Abstract

Recent studies have shown that PTFE achieves ultra-low wear rates through a combination of surface and subsurface reinforcement. However, these two wear-reducing effects depend on filler material, size, and loading in ways that have proven difficult to isolate and study to date. In a recent study, we used 5 wt% of a secondary subsurface reinforcing phase (PEEK) to independently isolate and optimize surface reinforcement by trace nanofillers. To our knowledge, these hybrid composites are the first to demonstrate optimal wear reducing effects of nanofillers at trace loading (« 1 wt%). The present study independently varied PEEK and nanofiller loading to optimize both subsurface and surface reinforcement, respectively. In the absence of nanofillers, a minimum wear rate of 8 × 10−8 mm3/Nm was achieved at 20 wt% PEEK, which is 4-fold the loading used in our prior study. The addition of 0.1 wt% nano-alumina reduced the wear rate by 5-fold to 1.6 × 10−8 mm3/Nm. For all PEEK loadings, the addition of 0.1 wt% nanofiller reduced the corresponding PEEK-PTFE wear rate by between 4 and 40-fold.
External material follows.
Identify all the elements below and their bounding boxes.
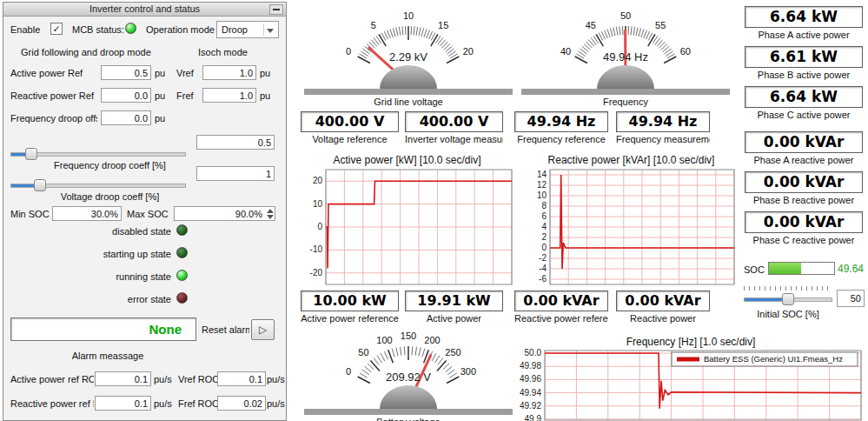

Wear performance and tribofilm quality degraded monotonically with increased nanofiller loadings beyond 0.1 wt% at all PEEK loadings. This study shows that surface and subsurface reinforcement are separable and independently tunable using fillers whose sizes and loadings differ by orders of magnitude. Conversely, it suggests that prior optima from single-filler-in-PTFE studies reflect a compromise between surface and subsurface reinforcement rather than an optimum of either.